→ TASK OBJECTIVE: Once the line holding "2018年4月7日に創業。" is found in the entries below, transcribe exactly every line up to and including the one holding "Juliana Evans, yang", but leave out the pictures.

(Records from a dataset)
==============================

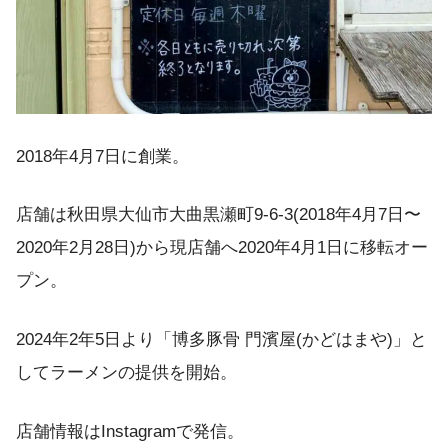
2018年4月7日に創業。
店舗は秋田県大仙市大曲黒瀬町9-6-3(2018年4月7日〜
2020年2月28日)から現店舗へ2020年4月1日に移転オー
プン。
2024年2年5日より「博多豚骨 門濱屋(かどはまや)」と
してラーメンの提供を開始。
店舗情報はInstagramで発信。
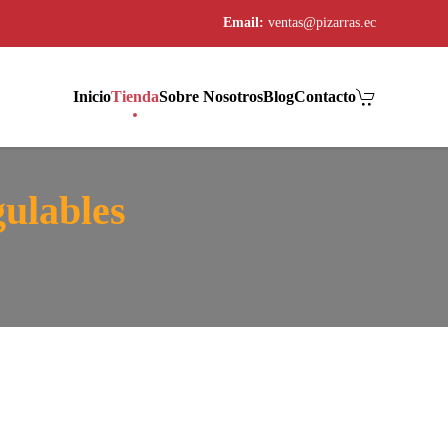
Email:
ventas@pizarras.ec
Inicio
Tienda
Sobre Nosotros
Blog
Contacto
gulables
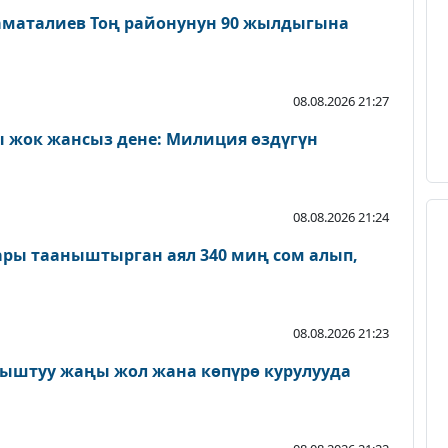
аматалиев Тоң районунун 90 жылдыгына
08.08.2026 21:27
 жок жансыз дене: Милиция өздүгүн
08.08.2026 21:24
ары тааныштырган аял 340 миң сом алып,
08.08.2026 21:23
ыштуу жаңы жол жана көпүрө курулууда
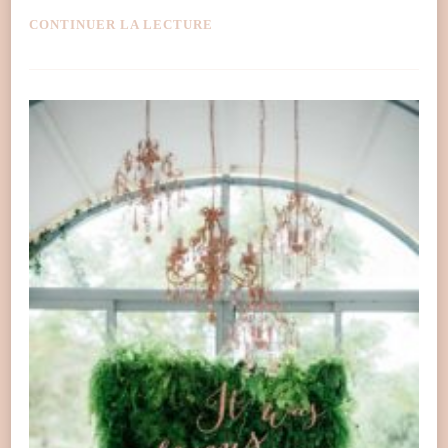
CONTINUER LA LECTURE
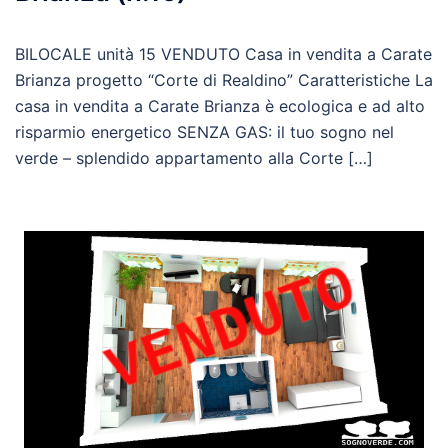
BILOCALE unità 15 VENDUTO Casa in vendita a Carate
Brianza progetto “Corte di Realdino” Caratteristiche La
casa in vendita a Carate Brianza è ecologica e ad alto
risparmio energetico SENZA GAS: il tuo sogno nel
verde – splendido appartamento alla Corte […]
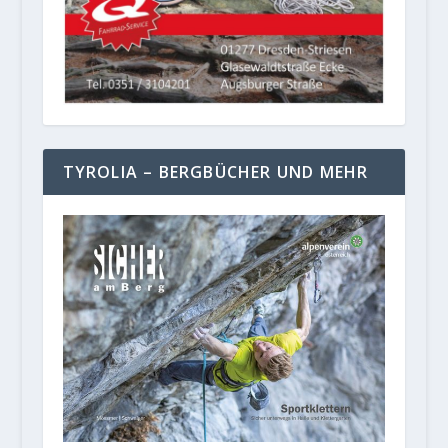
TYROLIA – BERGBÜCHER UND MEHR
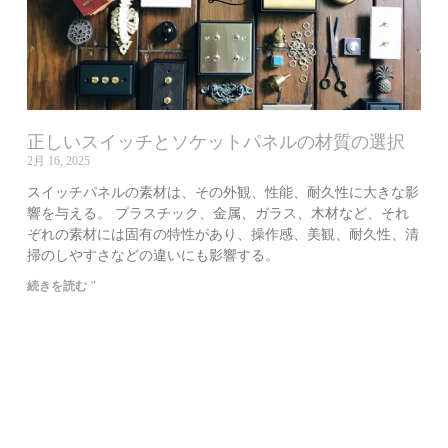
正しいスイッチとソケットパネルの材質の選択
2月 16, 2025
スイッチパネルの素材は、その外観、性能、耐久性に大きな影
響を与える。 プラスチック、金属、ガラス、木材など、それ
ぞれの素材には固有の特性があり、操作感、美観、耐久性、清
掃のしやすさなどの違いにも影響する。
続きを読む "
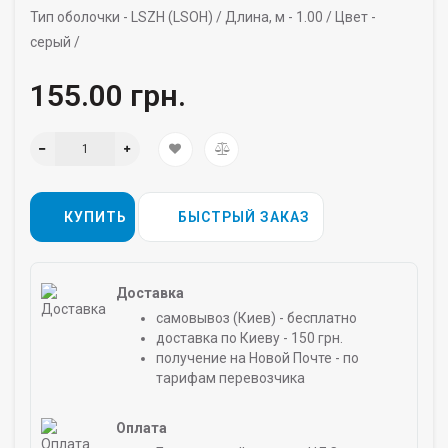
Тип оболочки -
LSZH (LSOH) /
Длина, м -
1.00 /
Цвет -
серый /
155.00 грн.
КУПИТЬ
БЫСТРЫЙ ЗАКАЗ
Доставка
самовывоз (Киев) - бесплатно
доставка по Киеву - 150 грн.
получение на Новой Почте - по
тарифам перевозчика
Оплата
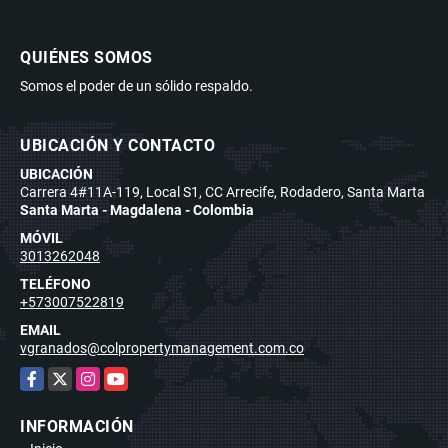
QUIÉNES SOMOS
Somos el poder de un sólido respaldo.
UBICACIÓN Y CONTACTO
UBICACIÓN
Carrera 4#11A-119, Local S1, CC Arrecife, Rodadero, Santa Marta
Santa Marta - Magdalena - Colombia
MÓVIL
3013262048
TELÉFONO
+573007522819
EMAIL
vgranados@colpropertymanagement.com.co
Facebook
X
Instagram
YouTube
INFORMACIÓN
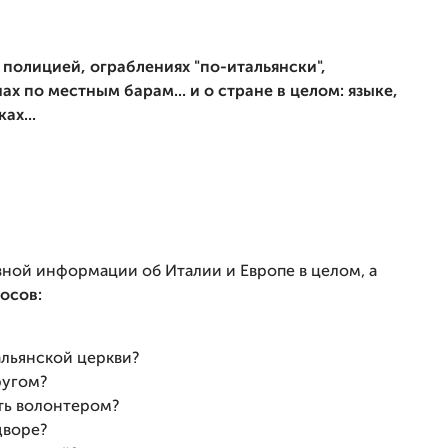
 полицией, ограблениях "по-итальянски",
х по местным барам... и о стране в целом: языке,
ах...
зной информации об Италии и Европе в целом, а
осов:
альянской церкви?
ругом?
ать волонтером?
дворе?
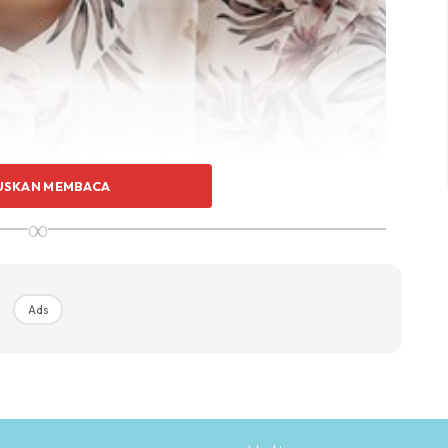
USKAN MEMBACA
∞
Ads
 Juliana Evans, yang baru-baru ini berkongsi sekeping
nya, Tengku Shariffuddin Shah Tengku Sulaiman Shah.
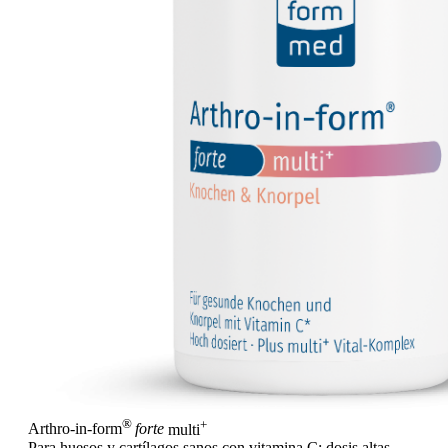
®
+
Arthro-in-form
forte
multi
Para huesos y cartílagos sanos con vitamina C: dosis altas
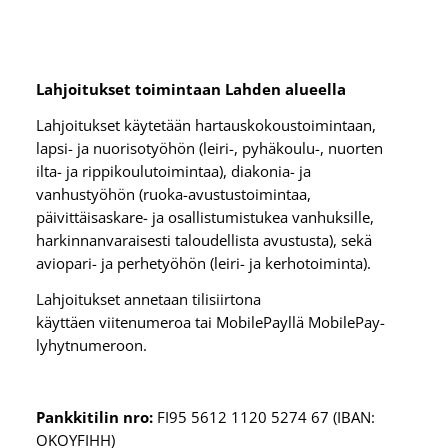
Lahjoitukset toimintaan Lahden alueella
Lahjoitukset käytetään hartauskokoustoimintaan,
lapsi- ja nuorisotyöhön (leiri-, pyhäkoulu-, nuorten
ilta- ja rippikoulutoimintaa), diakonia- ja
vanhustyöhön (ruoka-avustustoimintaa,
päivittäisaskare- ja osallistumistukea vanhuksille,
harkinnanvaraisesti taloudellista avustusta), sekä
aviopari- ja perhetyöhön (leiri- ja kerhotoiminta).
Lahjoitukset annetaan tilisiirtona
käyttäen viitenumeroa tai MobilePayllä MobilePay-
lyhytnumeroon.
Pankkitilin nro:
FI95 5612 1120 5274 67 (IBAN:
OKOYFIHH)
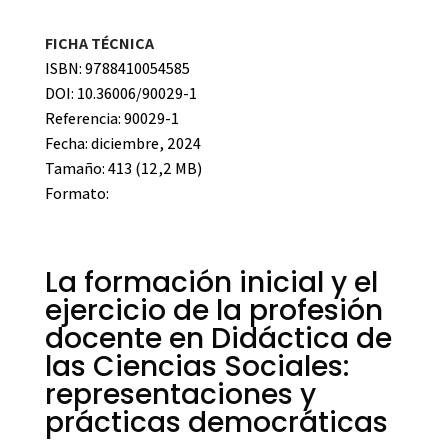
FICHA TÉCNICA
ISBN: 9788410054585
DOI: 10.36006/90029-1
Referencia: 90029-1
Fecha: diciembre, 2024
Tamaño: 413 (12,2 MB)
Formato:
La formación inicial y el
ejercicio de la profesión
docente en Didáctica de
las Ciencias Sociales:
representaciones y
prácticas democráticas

==============================

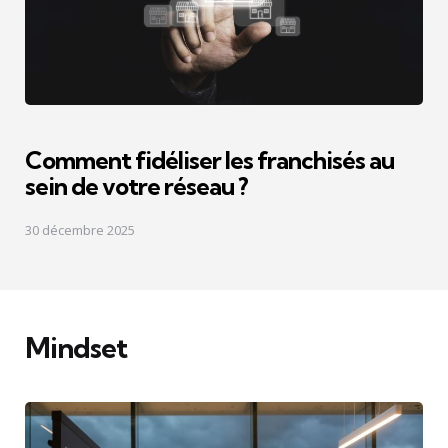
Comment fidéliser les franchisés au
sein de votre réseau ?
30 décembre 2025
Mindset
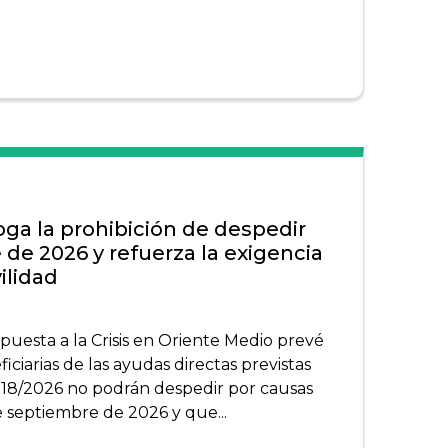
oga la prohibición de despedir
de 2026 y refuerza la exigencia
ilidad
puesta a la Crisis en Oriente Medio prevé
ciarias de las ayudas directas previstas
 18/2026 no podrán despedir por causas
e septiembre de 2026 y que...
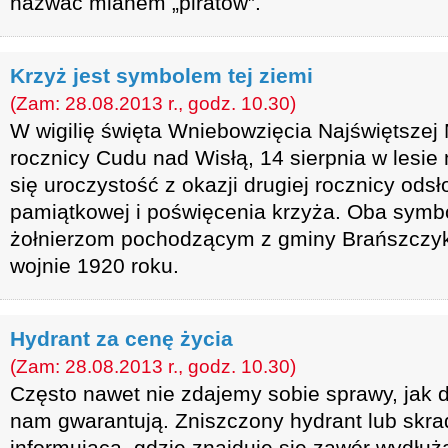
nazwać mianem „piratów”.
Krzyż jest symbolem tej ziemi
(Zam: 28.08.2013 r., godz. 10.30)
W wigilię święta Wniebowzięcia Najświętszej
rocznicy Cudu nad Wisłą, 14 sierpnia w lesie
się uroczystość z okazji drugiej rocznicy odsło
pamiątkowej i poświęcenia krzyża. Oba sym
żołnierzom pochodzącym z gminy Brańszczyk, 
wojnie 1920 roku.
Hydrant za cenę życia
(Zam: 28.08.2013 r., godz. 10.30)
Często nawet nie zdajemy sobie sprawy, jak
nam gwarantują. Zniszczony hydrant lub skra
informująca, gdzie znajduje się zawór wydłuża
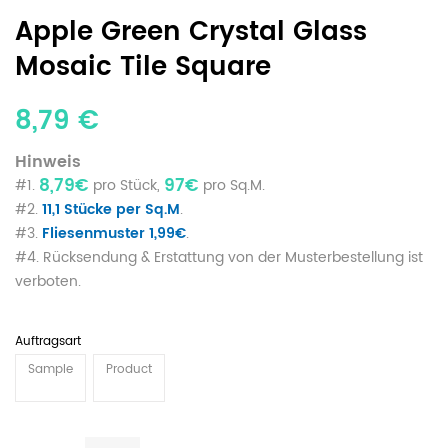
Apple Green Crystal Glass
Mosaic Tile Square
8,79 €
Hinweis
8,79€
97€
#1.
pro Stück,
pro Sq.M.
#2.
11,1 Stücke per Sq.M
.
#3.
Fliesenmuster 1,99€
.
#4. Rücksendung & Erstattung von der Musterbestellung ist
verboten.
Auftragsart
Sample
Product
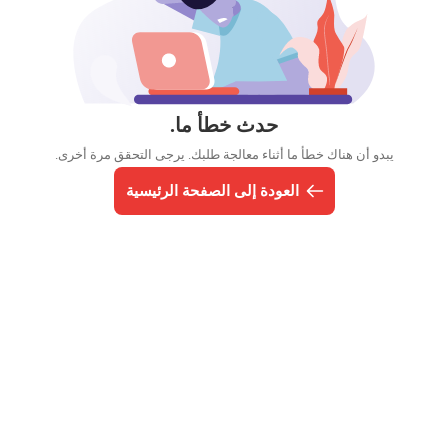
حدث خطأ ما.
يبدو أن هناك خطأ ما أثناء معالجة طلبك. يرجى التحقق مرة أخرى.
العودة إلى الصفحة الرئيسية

==============================

→ ANSWER BOX:
2018年4月7日に創業。
店舗は秋田県大仙市大曲黒瀬町9-6-3(2018年4月7日〜
2020年2月28日)から現店舗へ2020年4月1日に移転オー
プン。
2024年2年5日より「博多豚骨 門濱屋(かどはまや)」と
してラーメンの提供を開始。
店舗情報はInstagramで発信。
Email:
ventas@pizarras.ec
Inicio
Tienda
Sobre Nosotros
Blog
Contacto
gulables
аматалиев Тоң районунун 90 жылдыгына
08.08.2026 21:27
 жок жансыз дене: Милиция өздүгүн
08.08.2026 21:24
ары тааныштырган аял 340 миң сом алып,
08.08.2026 21:23
ыштуу жаңы жол жана көпүрө курулууда
CONTINUER LA LECTURE
BILOCALE unità 15 VENDUTO Casa in vendita a Carate
Brianza progetto “Corte di Realdino” Caratteristiche La
casa in vendita a Carate Brianza è ecologica e ad alto
risparmio energetico SENZA GAS: il tuo sogno nel
verde – splendido appartamento alla Corte […]
TYROLIA – BERGBÜCHER UND MEHR
正しいスイッチとソケットパネルの材質の選択
2月 16, 2025
スイッチパネルの素材は、その外観、性能、耐久性に大きな影
響を与える。 プラスチック、金属、ガラス、木材など、それ
ぞれの素材には固有の特性があり、操作感、美観、耐久性、清
掃のしやすさなどの違いにも影響する。
続きを読む "
Тип оболочки -
LSZH (LSOH) /
Длина, м -
1.00 /
Цвет -
серый /
155.00 грн.
КУПИТЬ
БЫСТРЫЙ ЗАКАЗ
Доставка
самовывоз (Киев) - бесплатно
доставка по Киеву - 150 грн.
получение на Новой Почте - по
тарифам перевозчика
Оплата
QUIÉNES SOMOS
Somos el poder de un sólido respaldo.
UBICACIÓN Y CONTACTO
UBICACIÓN
Carrera 4#11A-119, Local S1, CC Arrecife, Rodadero, Santa Marta
Santa Marta - Magdalena - Colombia
MÓVIL
3013262048
TELÉFONO
+573007522819
EMAIL
vgranados@colpropertymanagement.com.co
Facebook
X
Instagram
YouTube
INFORMACIÓN
 полицией, ограблениях "по-итальянски",
х по местным барам... и о стране в целом: языке,
ах...
зной информации об Италии и Европе в целом, а
осов:
альянской церкви?
ругом?
ать волонтером?
дворе?
USKAN MEMBACA
∞
Ads
 Juliana Evans, yang baru-baru ini berkongsi sekeping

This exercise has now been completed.